How to scramble Gordale Scar, Yorkshire Dales

It’s no epic, but its grand setting – in a waterfall among spectacular Dales limestone scenery – is more than enough to make Malham’s Gordale Scar a classic scramble.

Britain's greatest scrambles: Gordale Scar, Yorkshire Dales

by Ben Weeks |

Distance 11km | Ascent 300m | Scramble rating Grade 1 | Go there anytime heavy rain or freezing temperatures haven’t rendered the waterfall and rock unclimbable.

Nestled in the middle of the Craven Fault system, Gordale Scar, a 35km geological fracture running from the borders of Cumbria into the Yorkshire Dales, can trace its history back over 300 million years. Its precise formative process isn’t certain, but it’s generally held that the gorge was formed by excessive amounts of glacial meltwater following faults (major fractures) through the rock and carving out the immense limestone canyon found here today.
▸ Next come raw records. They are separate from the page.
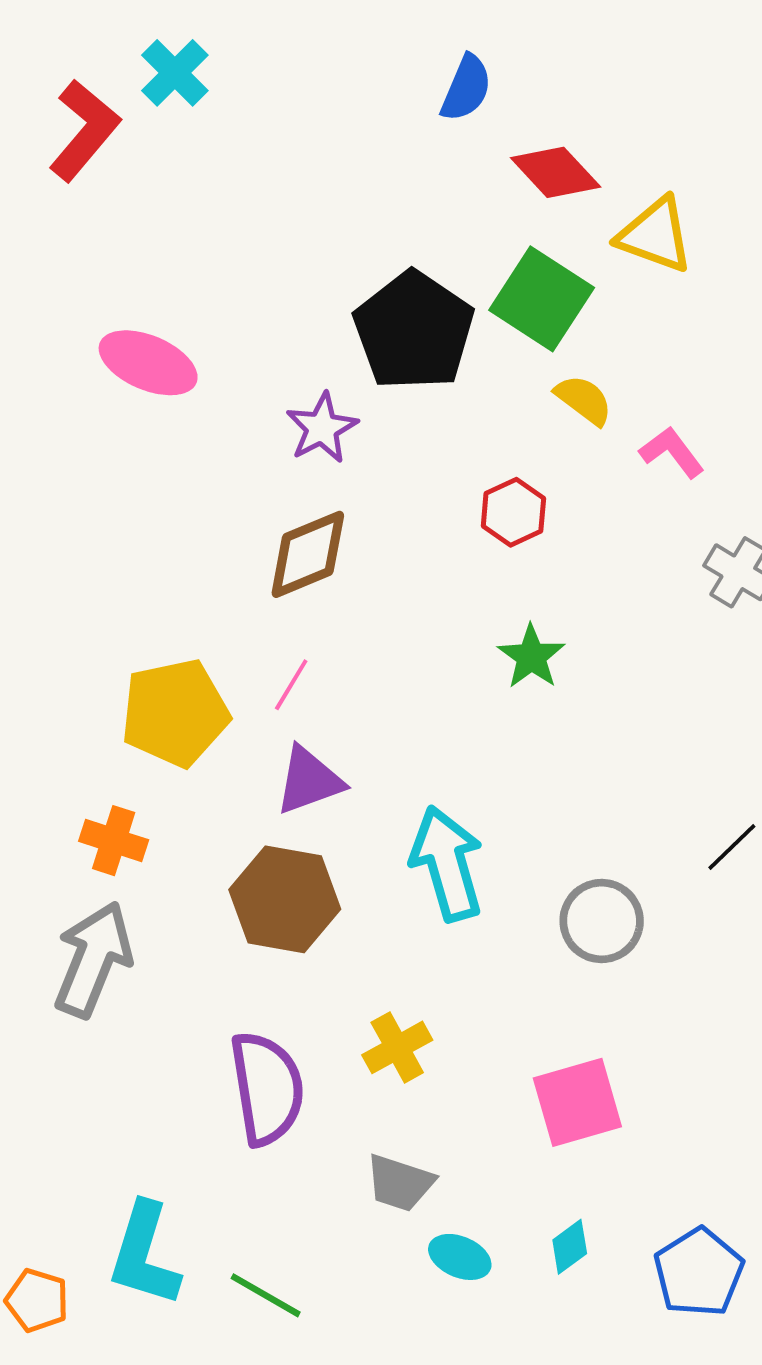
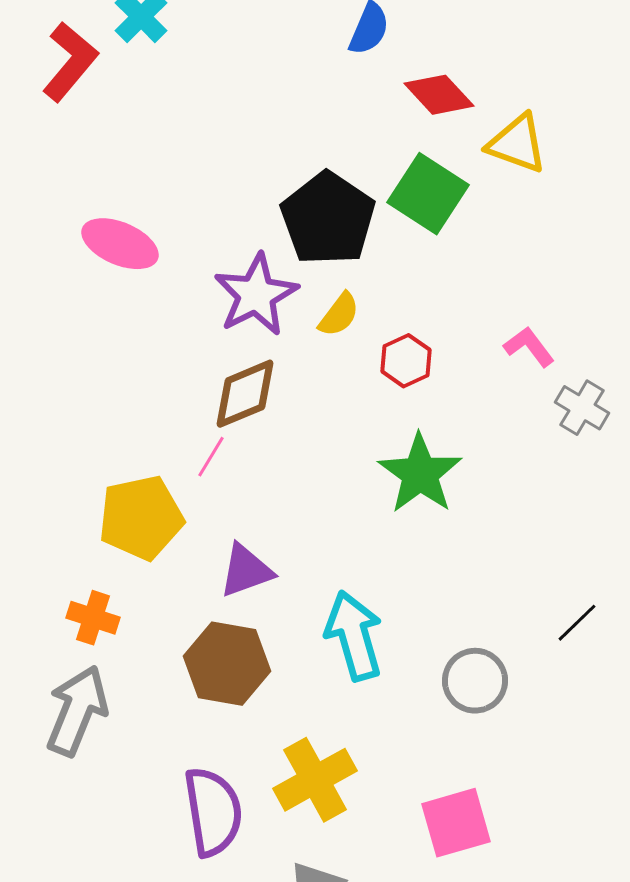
yellow semicircle: (584, 400) -> (339, 315), moved, turned 90
purple star: (322, 428) -> (256, 295), size x1.5
pink L-shape: (672, 452) -> (529, 347), moved
green star: (531, 657) -> (420, 474), size x1.6
pink line: (291, 685) -> (211, 457), moved
yellow cross: (397, 1047) -> (315, 780), size x1.5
Two things run through the bottom of the gorge. Firstly there’s Gordale Beck, a stream which swells and retreats through the seasons at the whim of rainfall and snowmelt. In the Scar itself, the Beck tumbles down a series of waterfalls over limestone steps. From below, they appear to provide enough of an obstacle to prevent any passage, but the second thing that runs through the gorge suggests otherwise; a right of way.

This dashed line on the map might seem improbable on the ground, but sure enough a clear path leads into the ravine and, from above the waterfalls, an obvious path leads away. All that’s left is to conquer the bit in-between. This is the scramble, and although relatively short, it shouldn’t be underestimated. However, its brevity means it’s best enjoyed as part of a wider exploration of the Dales’ other landscape superstars.
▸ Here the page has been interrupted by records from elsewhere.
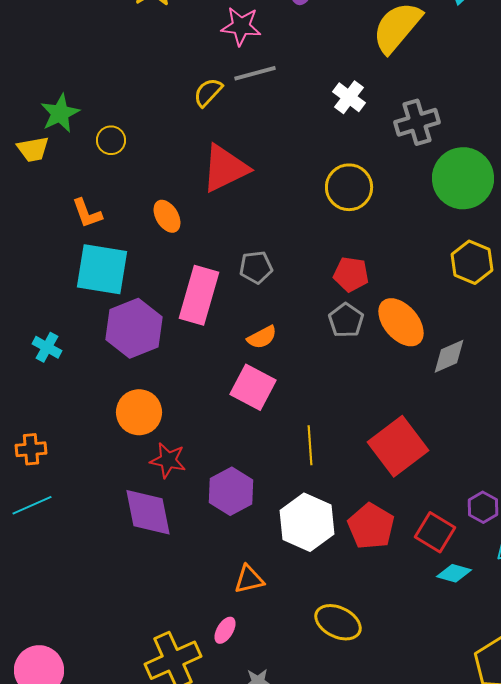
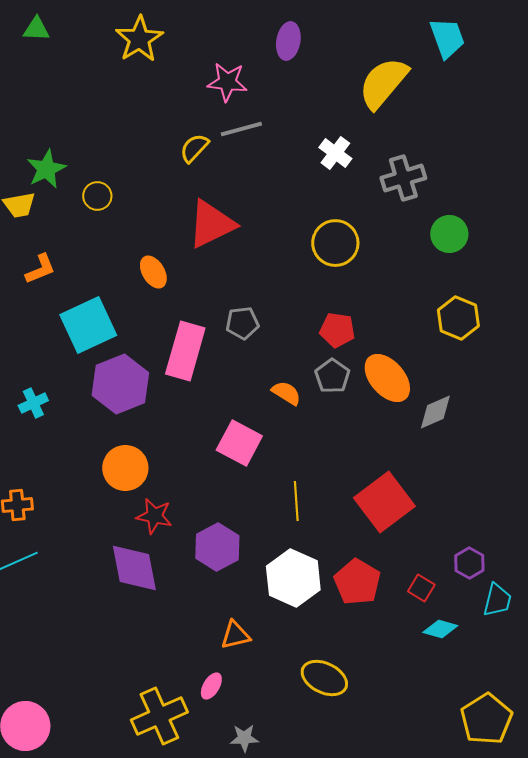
green circle: (463, 178) -> (449, 234), size x0.6
orange L-shape: (87, 213) -> (40, 269), moved, turned -92
cyan square: (102, 269) -> (88, 325), turned -34
orange semicircle: (262, 337) -> (286, 393), moved, turned -120
cyan cross: (47, 347) -> (33, 403), turned 36
red square: (435, 532) -> (421, 588), size x0.7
To make the most of your day, we’d suggest starting from the village of Malham and walking to Gordale via the beautiful Janet’s Foss waterfall, after which you will arrive at the wonderfully located Gordale House campsite through which the path to the Scar leads.


The size and significance of the ravine isn’t obvious on the approach, which leads from the open campsite into a narrowing valley, following the course of Gordale Beck. Then suddenly, swinging right around a grass spur, the jaws of Gordale are revealed

Looking out of the jaws of Gordale Scar
Looking out of the jaws of Gordale Scar.


The steep sides of the gorge are home to rock climbs, so be wary of anything dropping from above. Even if there are no climbers hanging from the limestone crimps, you may be able to spot the tell-tale metal bolts. Pick your way over the rocks to the bottom of the falls where a small wooden sign advises: “TAKE CARE. DIFFICULT CLIMB UP”.


Take stock of water levels, weather forecasts and your own scrambling experience here. The majority of the rock to the left of the lower fall must be dry (as shown to the left) if you’re going to proceed, but the final decision must lie with you depending on the conditions.


Pick your way carefully up the exposed rock, aiming for as dry a line as possible. Small pockets of water gather in limestone bowls, and a damp foot or two can be expected, but in the main the way is obvious and the holds pleasingly plentiful. Most holds are secure, but watch out for patches of slippy polished rock.

Climbing up beside the lower falls of Gordale Scar.
Climbing up the water-sculpted rocks beside the lower falls of Gordale Scar.


At the top, the second falls can be seen over to the right cascading through a window in the limestone. There are more slippy rocks at the top of the scramble, so care is needed before joining the path, which climbs to the left, becoming a set of man-made steps before exiting the valley up its western flank.


Downclimbing the Scar isn’t recommended, and would make for a disappointingly short day anyway. A far better idea is to continue your limestone exploration with an onward walk to Malham Tarn, and then head back to Malham village via the spectacular Malham Cove.